Does anyone know whether or not this bug was fixed by Phoenix (in my case) before 2006?

----------

## Hu

 *Shining Arcanine wrote:*   

> Anyway, the guy giving the presentation had "Reserve low 64K of RAM on AMI/Phoenix BIOSen" off, so I mentioned it. He said that he has never had a problem with it off and suggested I try having it off, so I did and suspend/resume appear to work without an issue. I am not sure if this is because the kernel happened to not be using the low 64KB of RAM when I tried it or if it is because the BIOS bug was fixed a really long time ago and this option is there for legacy purposes.
> 
> Does anyone know whether or not this bug was fixed by Phoenix (in my case) before 2006?

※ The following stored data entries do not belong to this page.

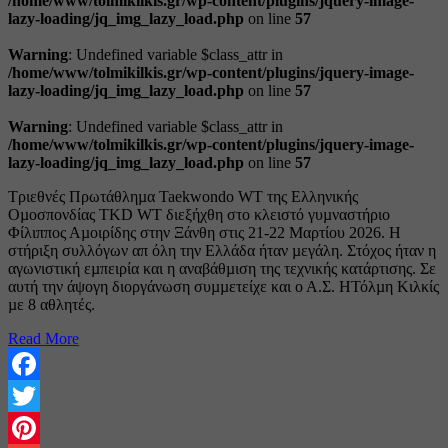
/home/www/tolmikilkis.gr/wp-content/plugins/jquery-image-
lazy-loading/jq_img_lazy_load.php
on line
57
Warning
: Undefined variable $class_attr in
/home/www/tolmikilkis.gr/wp-content/plugins/jquery-image-
lazy-loading/jq_img_lazy_load.php
on line
57
Warning
: Undefined variable $class_attr in
/home/www/tolmikilkis.gr/wp-content/plugins/jquery-image-
lazy-loading/jq_img_lazy_load.php
on line
57
Τριεθνές Πρωτάθληµα Taekwondo WT της Ελληνικής
Οµοσπονδίας TKD WT διεξήχθη στο κλειστό γυµναστήριο
Φίλιππος Αµοιρίδης στην Ξάνθη στις 21-22 Μαρτίου 2026. Η
στήριξη συλλόγων απ όλη την Ελλάδα ήταν µεγάλη. Στόχος ήταν η
αγωνιστική εµπειρία και η αναβάθµιση της τεχνικής κατάρτισης. Σε
αυτή την άψογη διοργάνωση συµµετείχε και ο Α.Σ. ΗΤόλµη Κιλκίς
µε 8 αθλητές.
Read More
Facebook
Twitter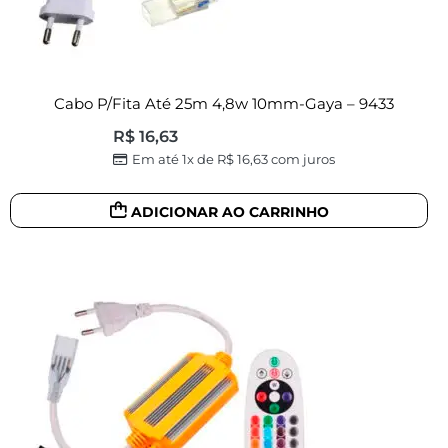
Cabo P/fita Até 25m 4,8w 10mm-Gaya – 9433
R$
16,63
Em até 1x de
R$
16,63
com juros
ADICIONAR AO CARRINHO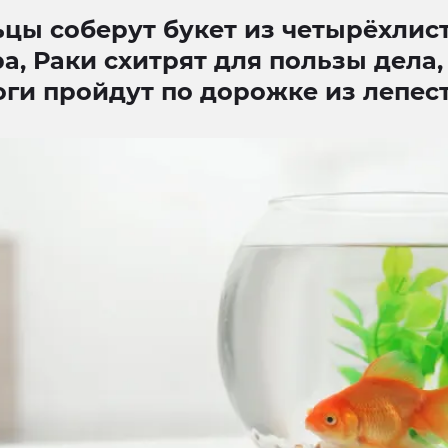
цы соберут букет из четырёхлис
а, Раки схитрят для пользы дела,
ги пройдут по дорожке из лепес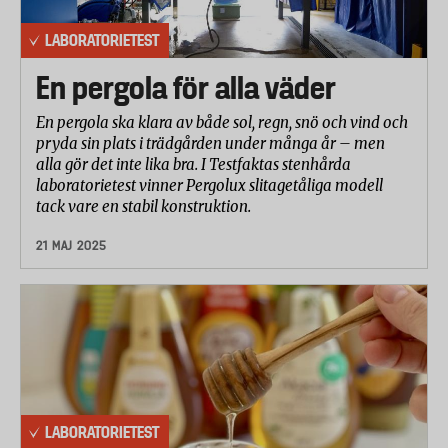
LABORATORIETEST
En pergola för alla väder
En pergola ska klara av både sol, regn, snö och vind och
pryda sin plats i trädgården under många år – men
alla gör det inte lika bra. I Testfaktas stenhårda
laboratorietest vinner Pergolux slitagetåliga modell
tack vare en stabil konstruktion.
21 MAJ 2025
LABORATORIETEST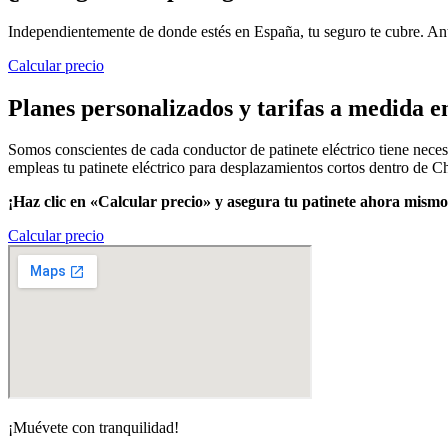
Independientemente de donde estés en España, tu seguro te cubre. Ante
Calcular precio
Planes personalizados y tarifas a medida e
Somos conscientes de cada conductor de patinete eléctrico tiene neces
empleas tu patinete eléctrico para desplazamientos cortos dentro de Ch
¡Haz clic en «Calcular precio» y asegura tu patinete ahora mismo
Calcular precio
¡Muévete con tranquilidad!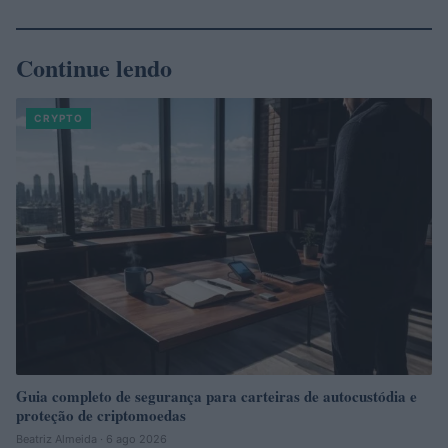
Continue lendo
CRYPTO
Guia completo de segurança para carteiras de autocustódia e
proteção de criptomoedas
Beatriz Almeida · 6 ago 2026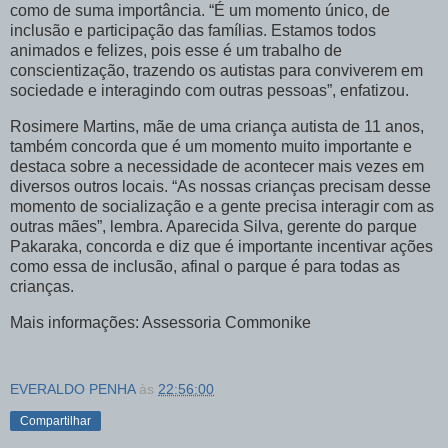
como de suma importância. “É um momento único, de
inclusão e participação das famílias. Estamos todos
animados e felizes, pois esse é um trabalho de
conscientização, trazendo os autistas para conviverem em
sociedade e interagindo com outras pessoas”, enfatizou.
Rosimere Martins, mãe de uma criança autista de 11 anos,
também concorda que é um momento muito importante e
destaca sobre a necessidade de acontecer mais vezes em
diversos outros locais. “As nossas crianças precisam desse
momento de socialização e a gente precisa interagir com as
outras mães”, lembra. Aparecida Silva, gerente do parque
Pakaraka, concorda e diz que é importante incentivar ações
como essa de inclusão, afinal o parque é para todas as
crianças.
Mais informações: Assessoria Commonike
EVERALDO PENHA
às
22:56:00
Compartilhar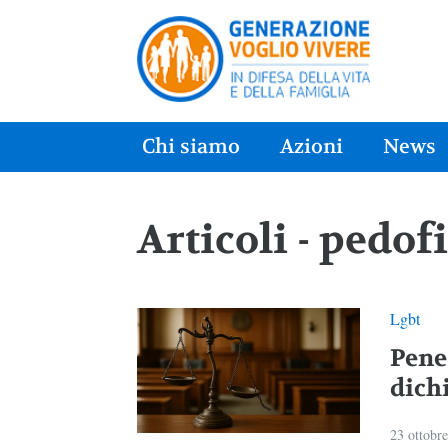
Chi siamo
Azioni
News
Articoli - pedofi
Lgbt
Pene 
dich
23 ottobr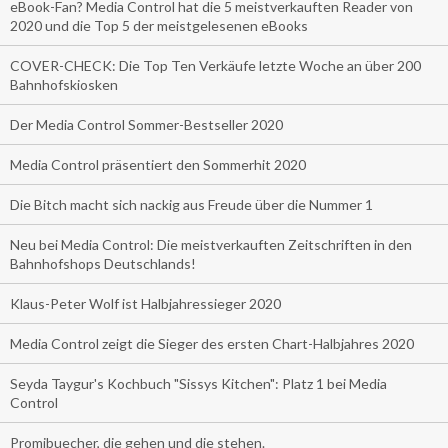
eBook-Fan? Media Control hat die 5 meistverkauften Reader von
2020 und die Top 5 der meistgelesenen eBooks
COVER-CHECK: Die Top Ten Verkäufe letzte Woche an über 200
Bahnhofskiosken
Der Media Control Sommer-Bestseller 2020
Media Control präsentiert den Sommerhit 2020
Die Bitch macht sich nackig aus Freude über die Nummer 1
Neu bei Media Control: Die meistverkauften Zeitschriften in den
Bahnhofshops Deutschlands!
Klaus-Peter Wolf ist Halbjahressieger 2020
Media Control zeigt die Sieger des ersten Chart-Halbjahres 2020
Seyda Taygur's Kochbuch "Sissys Kitchen": Platz 1 bei Media
Control
Promibuecher, die gehen und die stehen.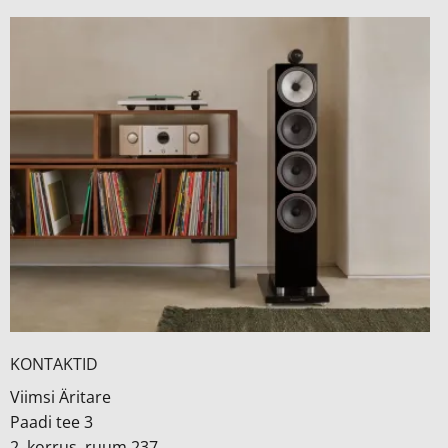
KONTAKTID
Viimsi Äritare
Paadi tee 3
2. korrus, ruum 237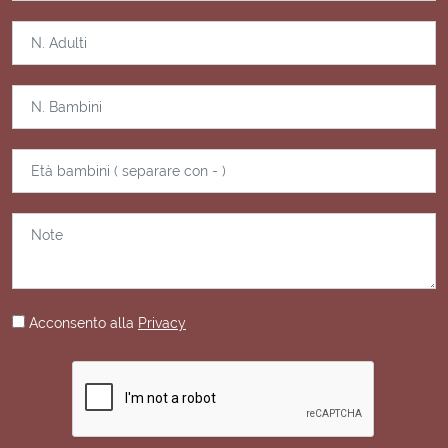
Acconsento alla
Privacy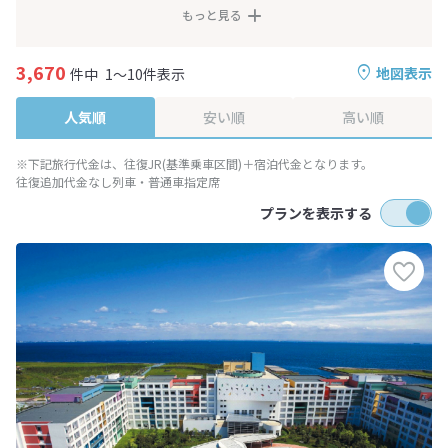
もっと見る
3,670
地図表示
件中
1～10件表示
人気順
安い順
高い順
※下記旅行代金は、往復JR(基準乗車区間)＋宿泊代金となります。
往復追加代金なし列車・普通車指定席
プランを表示する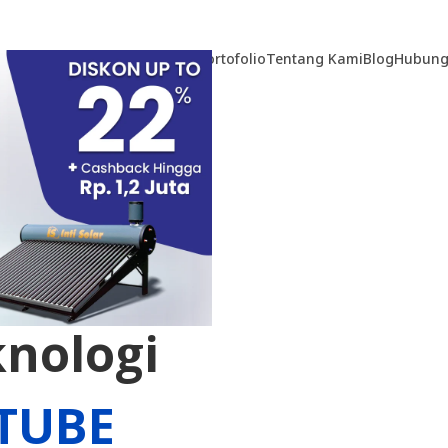
Home
Produk
Teknologi
Portofolio
Tentang Kami
Blog
Hubung
Tenaga
nologi
TUBE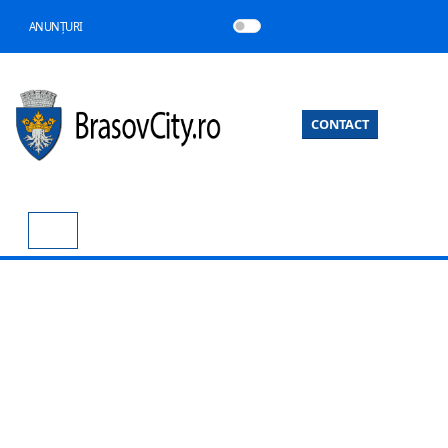
ANUNȚURI
CONTACT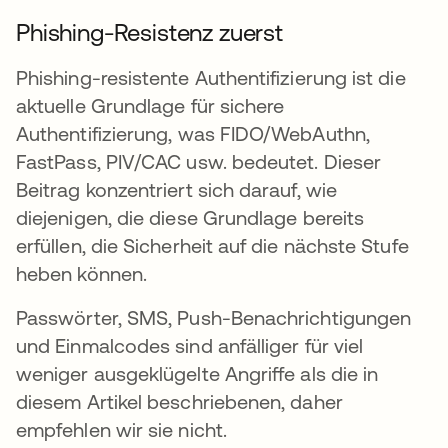
Phishing-Resistenz zuerst
Phishing-resistente Authentifizierung ist die
aktuelle Grundlage für sichere
Authentifizierung, was FIDO/WebAuthn,
FastPass, PIV/CAC usw. bedeutet. Dieser
Beitrag konzentriert sich darauf, wie
diejenigen, die diese Grundlage bereits
erfüllen, die Sicherheit auf die nächste Stufe
heben können.
Passwörter, SMS, Push-Benachrichtigungen
und Einmalcodes sind anfälliger für viel
weniger ausgeklügelte Angriffe als die in
diesem Artikel beschriebenen, daher
empfehlen wir sie nicht.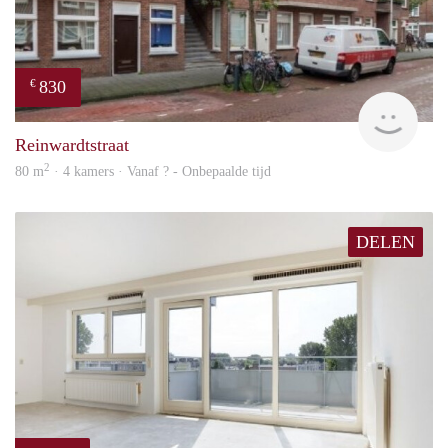
830
€
finde
Reinwardtstraat
2
80 m
· 4 kamers · Vanaf ? - Onbepaalde tijd
DELEN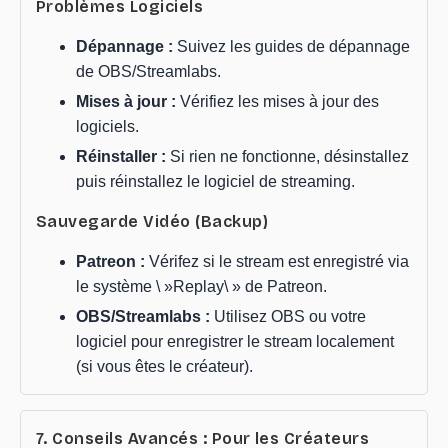
Problèmes Logiciels
Dépannage :
Suivez les guides de dépannage
de OBS/Streamlabs.
Mises à jour :
Vérifiez les mises à jour des
logiciels.
Réinstaller :
Si rien ne fonctionne, désinstallez
puis réinstallez le logiciel de streaming.
Sauvegarde Vidéo (Backup)
Patreon :
Vérifez si le stream est enregistré via
le système \ »Replay\ » de Patreon.
OBS/Streamlabs :
Utilisez OBS ou votre
logiciel pour enregistrer le stream localement
(si vous êtes le créateur).
7. Conseils Avancés : Pour les Créateurs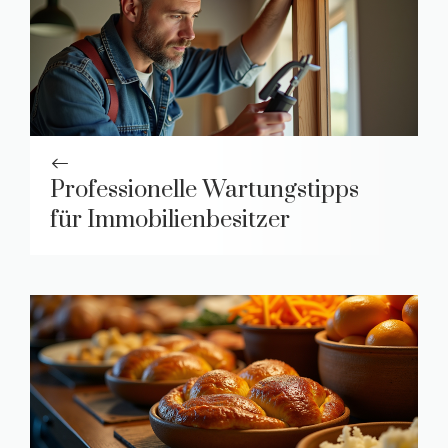
Professionelle Wartungstipps
für Immobilienbesitzer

 Git history shows that the configuration option appeared in x86: add X86_RESERVE_LOW_64K dated Tue Sep 16 10:07:34 2008 +0200.  It appears the reservation code itself was added in x86: add DMI quirk for AMI BIOS which corrupts address 0xc000 during resume dated Tue Sep 16 09:29:09 2008 +0200.  A quick scan of the bugs referenced in those commits leads to comment #109 from Ingo Molnar, which says in part: *Igno Molnar wrote:*   

> Both AMI and Phoenix BIOSes are affected, both old and new BIOSes. There's no good date cutoff and no good BIOS type and system type cutoff either.

 

----------

## gerard27

I now own an Asus MoBo with AMI Bios.

One thing:My next MoBo will have to have another bios.

AMI sucks.

Gerard.

----------

## Shining Arcanine

 *Hu wrote:*   

>  *Shining Arcanine wrote:*   Anyway, the guy giving the presentation had "Reserve low 64K of RAM on AMI/Phoenix BIOSen" off, so I mentioned it. He said that he has never had a problem with it off and suggested I try having it off, so I did and suspend/resume appear to work without an issue. I am not sure if this is because the kernel happened to not be using the low 64KB of RAM when I tried it or if it is because the BIOS bug was fixed a really long time ago and this option is there for legacy purposes.
> 
> Does anyone know whether or not this bug was fixed by Phoenix (in my case) before 2006? Git history shows that the configuration option appeared in x86: add X86_RESERVE_LOW_64K dated Tue Sep 16 10:07:34 2008 +0200.  It appears the reservation code itself was added in x86: add DMI quirk for AMI BIOS which corrupts address 0xc000 during resume dated Tue Sep 16 09:29:09 2008 +0200.  A quick scan of the bugs referenced in those commits leads to comment #109 from Ingo Molnar, which says in part: *Igno Molnar wrote:*   Both AMI and Phoenix BIOSes are affected, both old and new BIOSes. There's no good date cutoff and no good BIOS type and system type cutoff either. 

 

Thankyou for the information. I will turn this back on.

Does anyone know if there is an easy test to determine whether or not this option is strictly necessary?

----------

## gerard27

What diff will 64K make?

Better safe than sorry.

Gerard.

----------